Impacto da Lei de Improbidade Administrativa (alterada pela Lei nº 14.230/2021) nos processos sancionadores

A promulgação da Lei nº 14.230/2021 representou um divisor de águas no campo do Direito Administrativo Sancionador. Ao reformular substancialmente a antiga Lei nº 8.429/1992 — a conhecida Lei de Improbidade Administrativa (LIA) —, o novo diploma trouxe profundas mudanças na forma como são conduzidos os processos sancionadores e as responsabilizações de agentes públicos e terceiros. Para quem atua com Processo Administrativo Disciplinar, Direito Disciplinar e Direito Sancionador, entender essas alterações é essencial para garantir conformidade, segurança jurídica e decisões mais alinhadas com os princípios constitucionais contemporâneos.
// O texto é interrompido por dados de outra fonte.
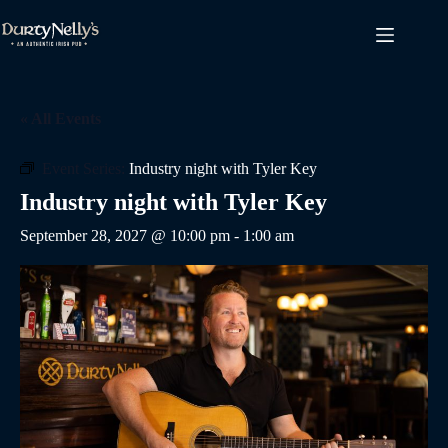
Skip
to
content
« All Events
Event Series:
Industry night with Tyler Key
Industry night with Tyler Key
September 28, 2027 @ 10:00 pm
-
1:00 am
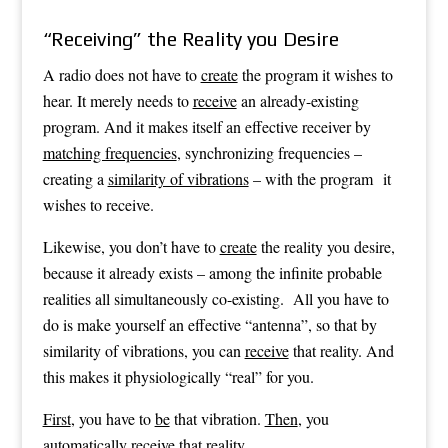
“Receiving” the Reality you Desire
A radio does not have to
create
the program it wishes to
hear. It merely needs to
receive
an already-existing
program. And it makes itself an effective receiver by
matching frequencies
, synchronizing frequencies –
creating a
similarity of vibrations
– with the program it
wishes to receive.
Likewise, you don’t have to
create
the reality you desire,
because it already exists – among the infinite probable
realities all simultaneously co-existing. All you have to
do is make yourself an effective “antenna”, so that by
similarity of vibrations, you can
receive
that reality. And
this makes it physiologically “real” for you.
First
, you have to
be
that vibration.
Then
, you
automatically
receive
that reality.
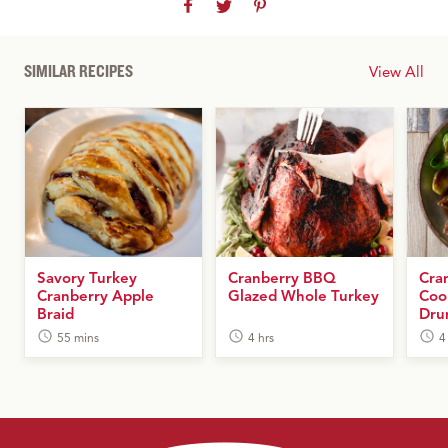
SIMILAR RECIPES
View All
Savory Turkey
Cranberry BBQ
Cra
Cranberry Apple
Glazed Whole Turkey
Coo
Braid
Dru
55 mins
4 hrs
4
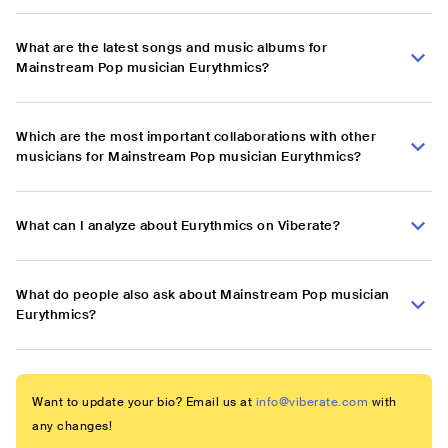
What are the latest songs and music albums for
Mainstream Pop musician Eurythmics?
Which are the most important collaborations with other
musicians for Mainstream Pop musician Eurythmics?
What can I analyze about Eurythmics on Viberate?
What do people also ask about Mainstream Pop musician
Eurythmics?
Want to update your bio? Email us at
info@viberate.com
with
any changes!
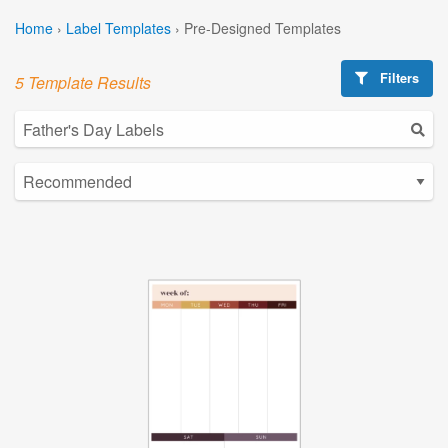
Home
›
Label Templates
›
Pre-Designed Templates
Filters
5 Template Results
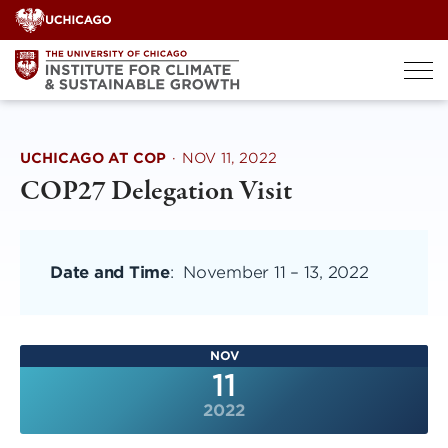
Skip
to
content
UCHICAGO AT COP
·
NOV 11, 2022
COP27 Delegation Visit
Date and Time
:
November 11
–
13, 2022
NOV
11
2022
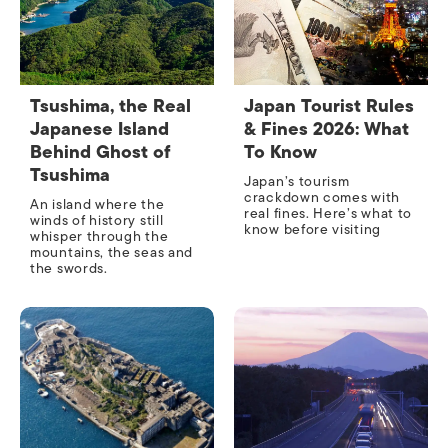
Tsushima, the Real
Japan Tourist Rules
Japanese Island
& Fines 2026: What
Behind Ghost of
To Know
Tsushima
Japan’s tourism
crackdown comes with
An island where the
real fines. Here’s what to
winds of history still
know before visiting
whisper through the
mountains, the seas and
the swords.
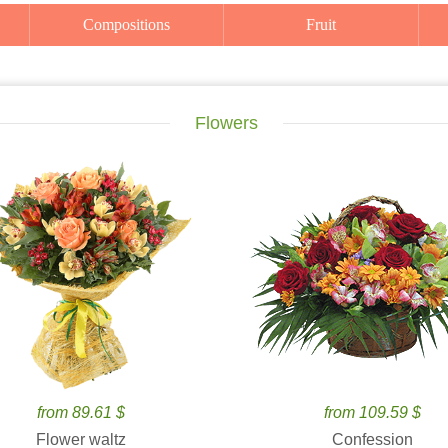
Compositions
Fruit
Flowers
from 89.61 $
from 109.59 $
Flower waltz
Confession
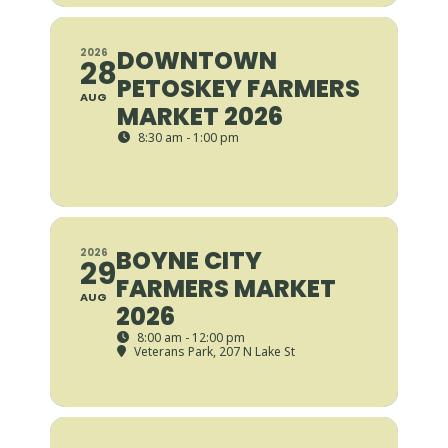
DOWNTOWN
2026
28
PETOSKEY FARMERS
AUG
MARKET 2026
8:30 am - 1:00 pm
BOYNE CITY
2026
29
FARMERS MARKET
AUG
2026
8:00 am - 12:00 pm
Veterans Park
, 207 N Lake St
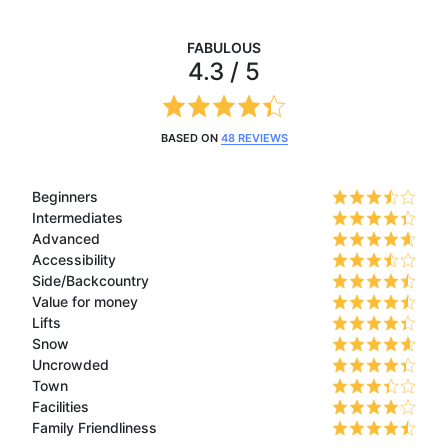
FABULOUS
4.3 / 5
BASED ON
48 REVIEWS
Beginners
Intermediates
Advanced
Accessibility
Side/Backcountry
Value for money
Lifts
Snow
Uncrowded
Town
Facilities
Family Friendliness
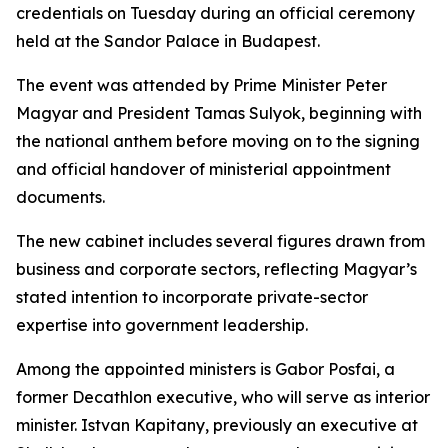
credentials on Tuesday during an official ceremony
held at the Sandor Palace in Budapest.
The event was attended by Prime Minister Peter
Magyar and President Tamas Sulyok, beginning with
the national anthem before moving on to the signing
and official handover of ministerial appointment
documents.
The new cabinet includes several figures drawn from
business and corporate sectors, reflecting Magyar’s
stated intention to incorporate private-sector
expertise into government leadership.
Among the appointed ministers is Gabor Posfai, a
former Decathlon executive, who will serve as interior
minister. Istvan Kapitany, previously an executive at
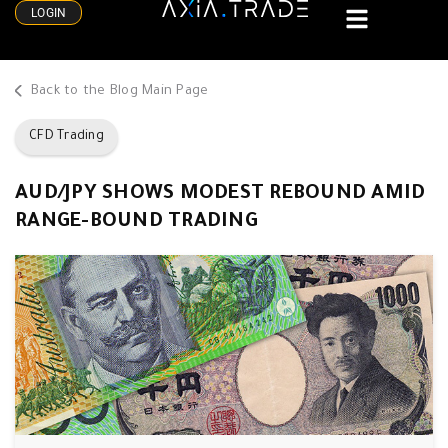
LOGIN
Back to the Blog Main Page
CFD Trading
AUD/JPY SHOWS MODEST REBOUND AMID
RANGE-BOUND TRADING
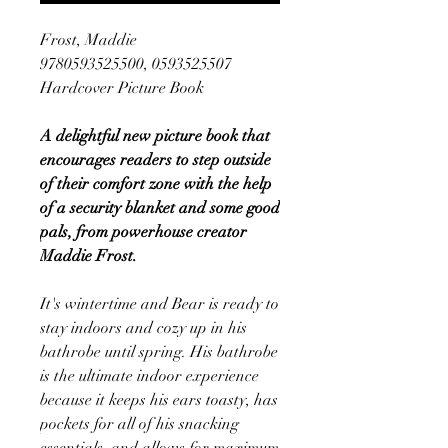
Frost, Maddie
9780593525500, 0593525507
Hardcover Picture Book
A delightful new picture book that
encourages readers to step outside
of their comfort zone with the help
of a security blanket and some good
pals, from powerhouse creator
Maddie Frost.
It's wintertime and Bear is ready to
stay indoors and cozy up in his
bathrobe until spring. His bathrobe
is the ultimate indoor experience
because it keeps his ears toasty, has
pockets for all of his snacking
essentials, and allows for maximum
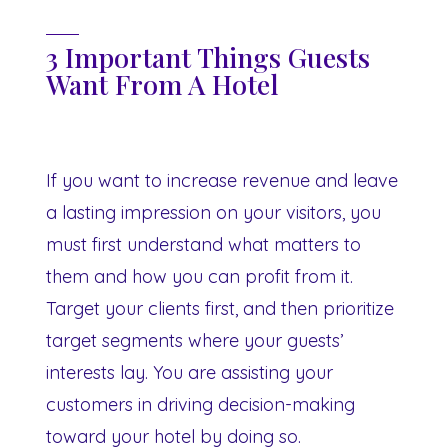
3 Important Things Guests
Want From A Hotel
If you want to increase revenue and leave
a lasting impression on your visitors, you
must first understand what matters to
them and how you can profit from it.
Target your clients first, and then prioritize
target segments where your guests’
interests lay. You are assisting your
customers in driving decision-making
toward your hotel by doing so.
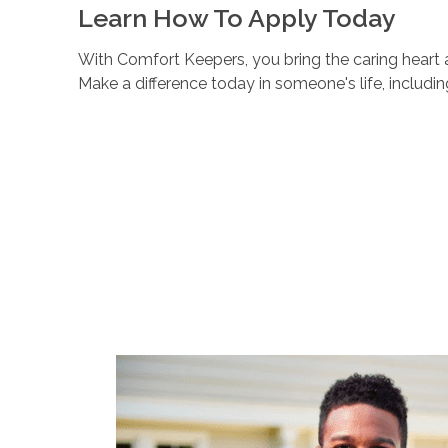
Learn How To Apply Today
With Comfort Keepers, you bring the caring heart a
Make a difference today in someone's life, includi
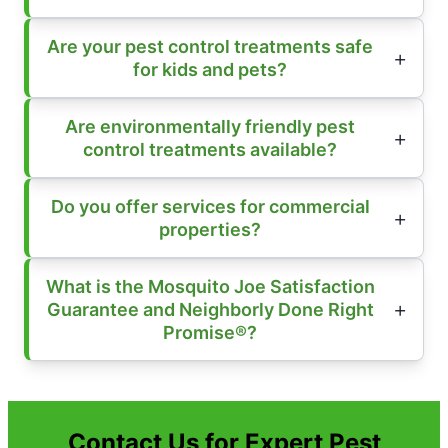
Are your pest control treatments safe
for kids and pets?
Are environmentally friendly pest
control treatments available?
Do you offer services for commercial
properties?
What is the Mosquito Joe Satisfaction
Guarantee and Neighborly Done Right
Promise®?
Contact Us for Expert Pest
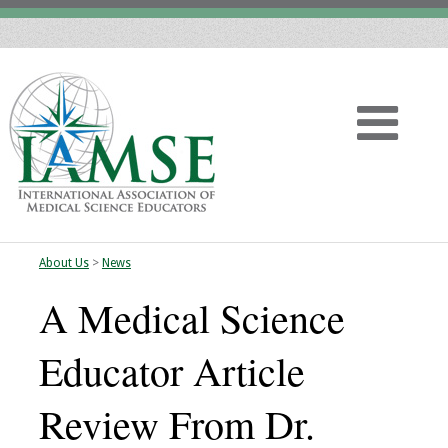
About Us
>
News
Home
A Medical Science
About
Educator Article
Vision
Review From Dr.
History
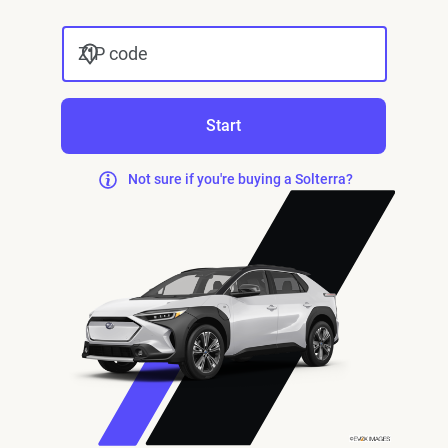
ZIP code
Start
Not sure if you're buying a Solterra?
Este artigo tem como objetivo apresentar uma análise aprofundada sobre os efeitos da nova LIA sobre os processos administrativos sancionadores, com foco na atuação da Administração Pública, das corregedorias e dos órgãos de controle interno e externo. Também discutiremos os reflexos práticos da jurisprudência do STF, STJ e TCU.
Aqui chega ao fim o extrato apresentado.